___ Supplied information ___

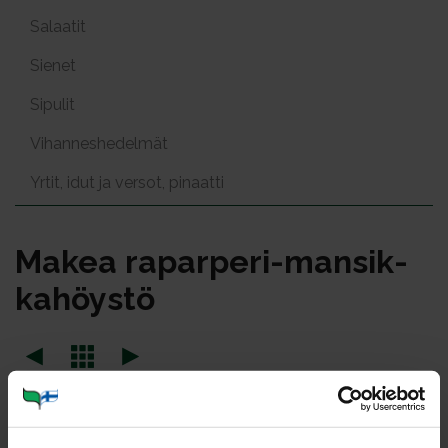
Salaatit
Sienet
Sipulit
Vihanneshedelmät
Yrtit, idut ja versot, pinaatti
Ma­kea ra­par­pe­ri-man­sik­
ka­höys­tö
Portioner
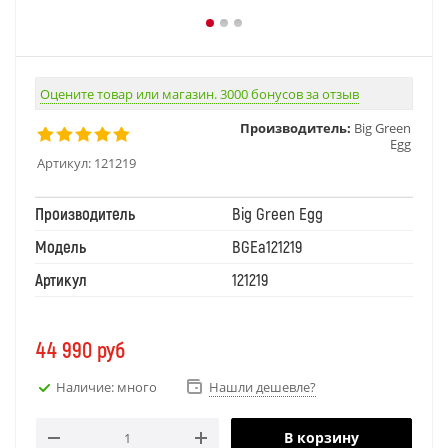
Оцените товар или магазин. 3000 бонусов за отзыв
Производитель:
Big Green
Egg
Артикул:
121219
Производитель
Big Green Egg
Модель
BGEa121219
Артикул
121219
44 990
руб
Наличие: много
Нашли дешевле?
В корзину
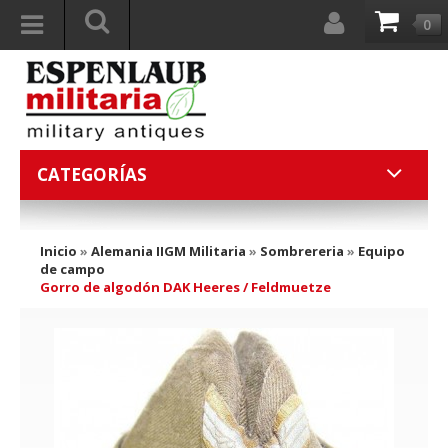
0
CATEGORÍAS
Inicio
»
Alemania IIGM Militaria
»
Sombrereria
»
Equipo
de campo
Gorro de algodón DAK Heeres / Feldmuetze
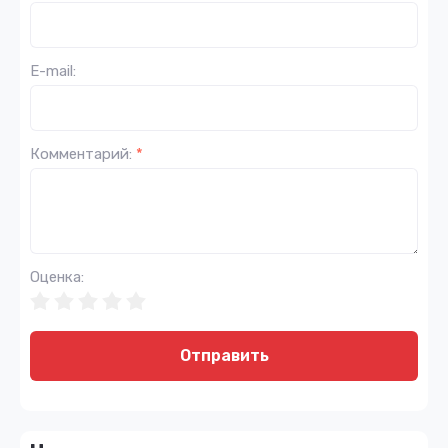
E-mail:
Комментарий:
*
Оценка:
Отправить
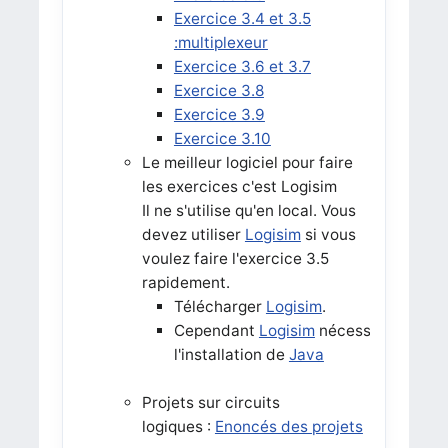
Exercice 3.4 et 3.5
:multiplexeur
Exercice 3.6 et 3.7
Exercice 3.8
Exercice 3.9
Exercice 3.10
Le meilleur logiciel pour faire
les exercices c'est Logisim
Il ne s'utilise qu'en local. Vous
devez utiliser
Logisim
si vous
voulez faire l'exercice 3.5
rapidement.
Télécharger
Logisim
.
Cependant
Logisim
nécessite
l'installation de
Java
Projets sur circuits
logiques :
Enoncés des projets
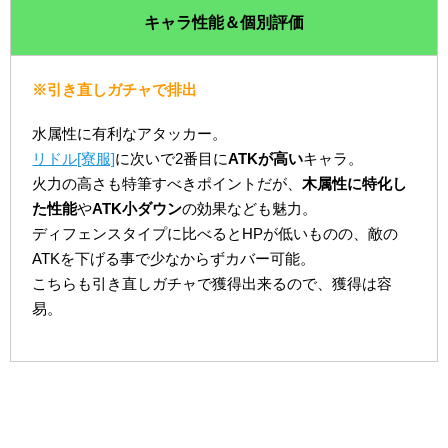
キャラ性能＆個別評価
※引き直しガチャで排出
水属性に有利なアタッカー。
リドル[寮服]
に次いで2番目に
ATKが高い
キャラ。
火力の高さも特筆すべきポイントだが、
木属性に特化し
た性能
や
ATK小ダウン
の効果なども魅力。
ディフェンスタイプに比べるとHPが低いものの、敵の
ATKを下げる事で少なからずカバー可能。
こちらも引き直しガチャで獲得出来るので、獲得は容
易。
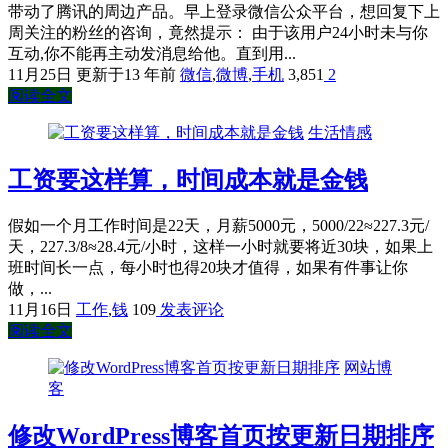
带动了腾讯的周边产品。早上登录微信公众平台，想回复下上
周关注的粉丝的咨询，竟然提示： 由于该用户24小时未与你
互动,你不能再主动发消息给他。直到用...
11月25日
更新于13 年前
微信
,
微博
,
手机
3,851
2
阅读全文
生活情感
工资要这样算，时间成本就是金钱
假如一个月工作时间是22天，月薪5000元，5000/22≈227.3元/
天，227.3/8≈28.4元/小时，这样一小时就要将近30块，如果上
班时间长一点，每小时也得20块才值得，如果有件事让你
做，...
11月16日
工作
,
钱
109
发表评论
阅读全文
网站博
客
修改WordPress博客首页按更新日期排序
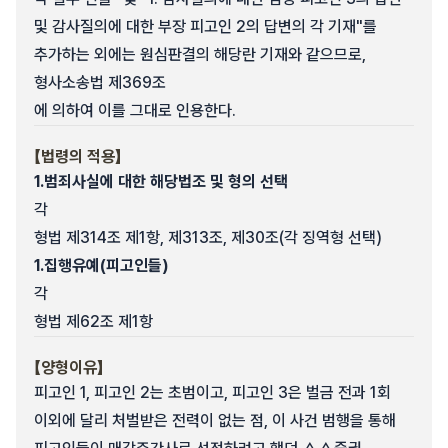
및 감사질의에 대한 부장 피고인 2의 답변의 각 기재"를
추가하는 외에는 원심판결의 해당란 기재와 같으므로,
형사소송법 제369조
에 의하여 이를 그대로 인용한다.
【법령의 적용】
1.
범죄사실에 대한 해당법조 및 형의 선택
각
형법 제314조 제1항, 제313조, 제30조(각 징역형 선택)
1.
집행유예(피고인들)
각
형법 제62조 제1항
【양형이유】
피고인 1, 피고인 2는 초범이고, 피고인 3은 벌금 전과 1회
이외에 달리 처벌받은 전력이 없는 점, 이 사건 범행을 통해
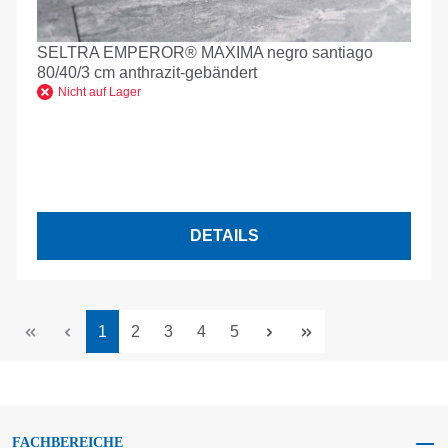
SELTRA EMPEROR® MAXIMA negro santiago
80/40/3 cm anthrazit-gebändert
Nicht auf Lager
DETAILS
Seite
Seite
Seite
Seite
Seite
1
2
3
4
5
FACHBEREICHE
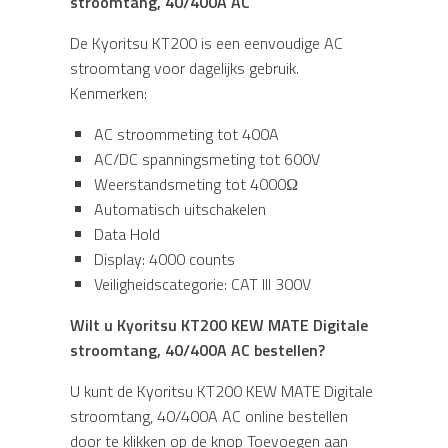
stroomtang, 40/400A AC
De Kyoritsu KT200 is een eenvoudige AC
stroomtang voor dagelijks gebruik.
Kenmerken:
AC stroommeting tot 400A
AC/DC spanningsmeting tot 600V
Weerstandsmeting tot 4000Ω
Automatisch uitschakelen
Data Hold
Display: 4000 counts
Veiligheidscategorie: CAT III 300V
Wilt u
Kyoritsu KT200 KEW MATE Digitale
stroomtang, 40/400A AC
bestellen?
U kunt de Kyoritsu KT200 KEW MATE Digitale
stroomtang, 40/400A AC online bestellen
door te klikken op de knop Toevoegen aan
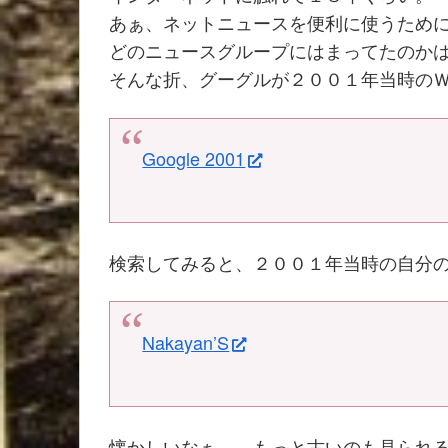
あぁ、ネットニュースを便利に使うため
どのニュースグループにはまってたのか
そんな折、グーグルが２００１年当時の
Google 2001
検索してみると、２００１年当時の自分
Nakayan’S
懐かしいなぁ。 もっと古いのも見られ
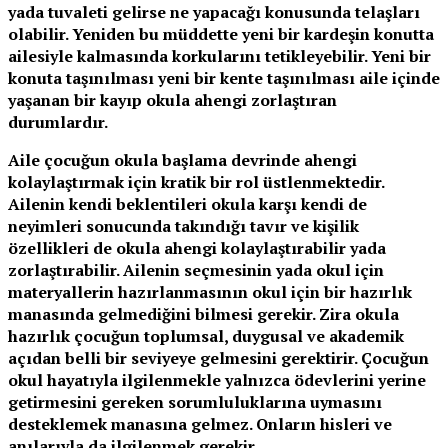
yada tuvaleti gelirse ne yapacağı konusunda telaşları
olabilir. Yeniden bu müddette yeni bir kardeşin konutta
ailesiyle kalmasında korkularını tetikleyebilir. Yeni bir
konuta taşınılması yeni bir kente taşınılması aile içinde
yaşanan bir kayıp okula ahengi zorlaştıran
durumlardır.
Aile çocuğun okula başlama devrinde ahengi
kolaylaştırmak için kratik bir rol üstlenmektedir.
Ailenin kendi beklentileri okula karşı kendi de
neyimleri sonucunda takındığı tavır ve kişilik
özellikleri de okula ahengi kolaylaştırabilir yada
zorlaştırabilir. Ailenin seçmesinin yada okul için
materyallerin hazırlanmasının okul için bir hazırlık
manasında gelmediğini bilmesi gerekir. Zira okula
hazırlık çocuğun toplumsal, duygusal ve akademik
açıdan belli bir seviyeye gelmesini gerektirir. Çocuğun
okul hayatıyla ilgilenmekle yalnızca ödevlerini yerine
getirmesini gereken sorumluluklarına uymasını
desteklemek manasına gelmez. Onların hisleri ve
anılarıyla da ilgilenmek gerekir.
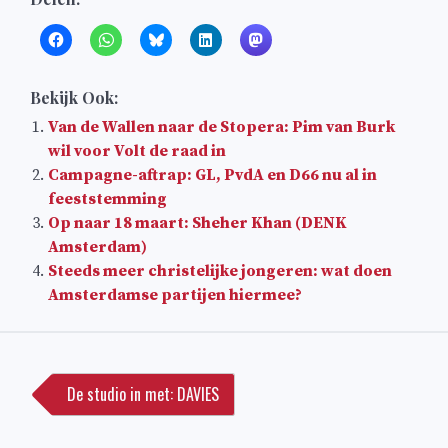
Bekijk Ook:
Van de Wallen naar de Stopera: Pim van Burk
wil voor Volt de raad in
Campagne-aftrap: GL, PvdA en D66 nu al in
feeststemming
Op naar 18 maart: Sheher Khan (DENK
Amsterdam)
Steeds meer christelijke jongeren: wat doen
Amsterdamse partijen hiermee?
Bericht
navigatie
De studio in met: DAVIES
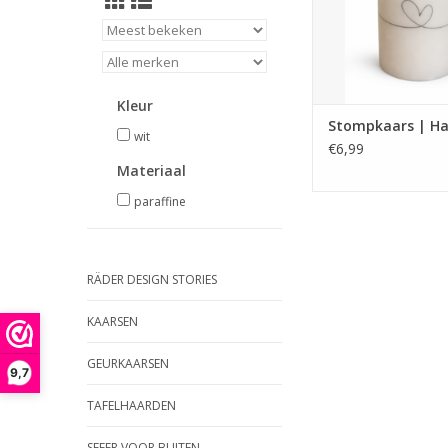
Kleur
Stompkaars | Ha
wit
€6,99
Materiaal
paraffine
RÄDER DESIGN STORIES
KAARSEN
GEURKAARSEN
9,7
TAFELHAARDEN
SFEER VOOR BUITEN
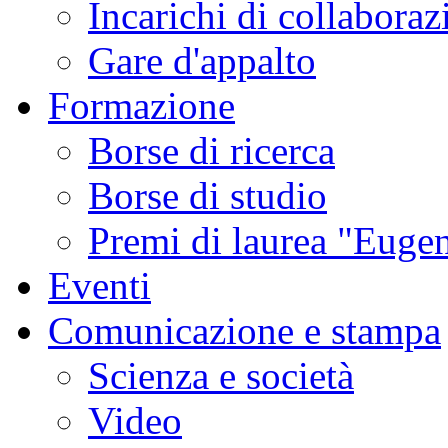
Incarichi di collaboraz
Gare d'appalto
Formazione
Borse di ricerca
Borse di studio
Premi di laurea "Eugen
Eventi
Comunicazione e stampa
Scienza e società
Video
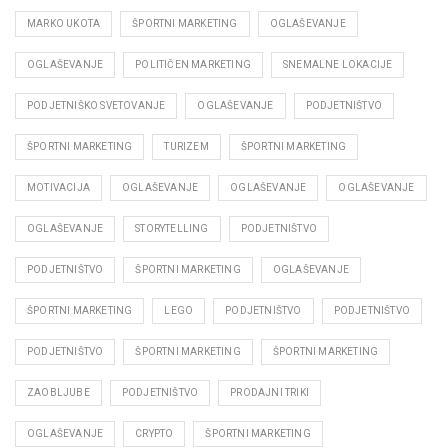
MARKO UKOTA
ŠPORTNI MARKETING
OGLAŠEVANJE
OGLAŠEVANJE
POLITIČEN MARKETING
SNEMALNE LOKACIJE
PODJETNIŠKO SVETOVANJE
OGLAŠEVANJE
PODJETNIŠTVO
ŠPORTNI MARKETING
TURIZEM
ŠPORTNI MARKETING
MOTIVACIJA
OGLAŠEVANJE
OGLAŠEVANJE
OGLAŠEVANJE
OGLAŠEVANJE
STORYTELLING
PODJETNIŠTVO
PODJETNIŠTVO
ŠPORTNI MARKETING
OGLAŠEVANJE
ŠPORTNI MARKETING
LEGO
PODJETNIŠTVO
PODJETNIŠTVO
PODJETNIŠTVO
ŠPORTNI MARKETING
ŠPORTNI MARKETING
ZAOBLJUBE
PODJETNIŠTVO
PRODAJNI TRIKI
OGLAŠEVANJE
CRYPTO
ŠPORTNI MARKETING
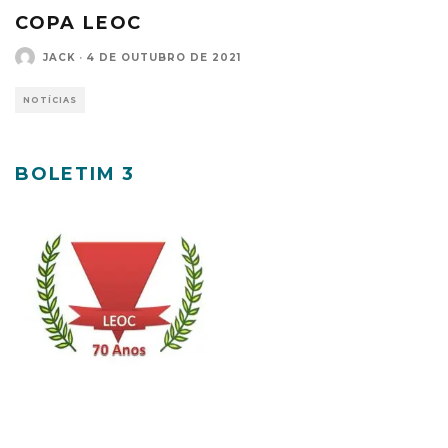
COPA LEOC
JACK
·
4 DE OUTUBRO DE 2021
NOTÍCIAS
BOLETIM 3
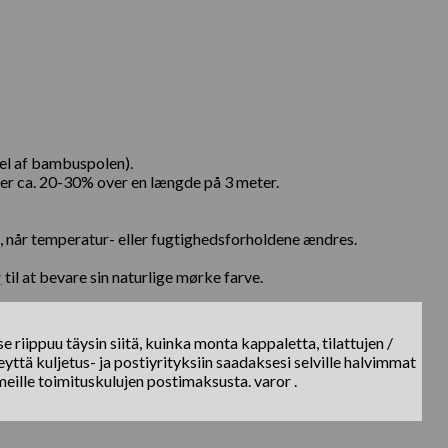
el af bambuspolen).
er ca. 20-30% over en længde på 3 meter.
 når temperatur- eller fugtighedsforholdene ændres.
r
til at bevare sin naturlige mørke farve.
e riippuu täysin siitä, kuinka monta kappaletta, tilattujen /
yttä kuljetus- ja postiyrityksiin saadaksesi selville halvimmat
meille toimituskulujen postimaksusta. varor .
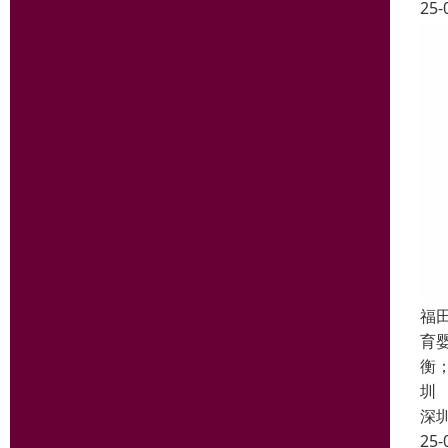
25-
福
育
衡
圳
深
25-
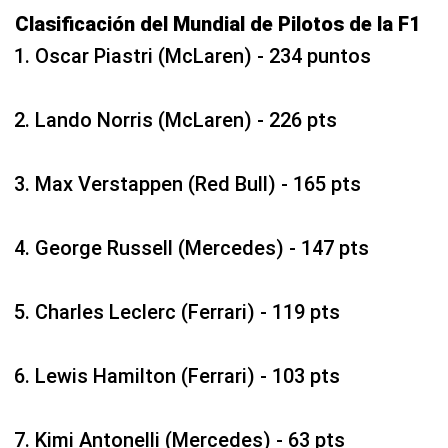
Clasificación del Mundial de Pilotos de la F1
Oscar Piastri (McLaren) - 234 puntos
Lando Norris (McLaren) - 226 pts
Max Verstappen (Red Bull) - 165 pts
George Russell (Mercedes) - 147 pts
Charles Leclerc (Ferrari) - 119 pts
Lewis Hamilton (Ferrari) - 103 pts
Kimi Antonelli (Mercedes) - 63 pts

___

Aim of the task — Print nothing but the lines above starting with the line that contains "voulez faire l'exercice 3.5" and going on through the line that contains "工资要这样算，时间成本就是金钱". Leave out the pictures.

Exercise output —
voulez faire l'exercice 3.5
rapidement.
Télécharger
Logisim
.
Cependant
Logisim
nécessite
l'installation de
Java
Projets sur circuits
logiques :
Enoncés des projets
キャラ性能＆個別評価
※引き直しガチャで排出
水属性に有利なアタッカー。
リドル[寮服]
に次いで2番目に
ATKが高い
キャラ。
火力の高さも特筆すべきポイントだが、
木属性に特化し
た性能
や
ATK小ダウン
の効果なども魅力。
ディフェンスタイプに比べるとHPが低いものの、敵の
ATKを下げる事で少なからずカバー可能。
こちらも引き直しガチャで獲得出来るので、獲得は容
易。
带动了腾讯的周边产品。早上登录微信公众平台，想回复下上
周关注的粉丝的咨询，竟然提示： 由于该用户24小时未与你
互动,你不能再主动发消息给他。直到用...
11月25日
更新于13 年前
微信
,
微博
,
手机
3,851
2
阅读全文
生活情感
工资要这样算，时间成本就是金钱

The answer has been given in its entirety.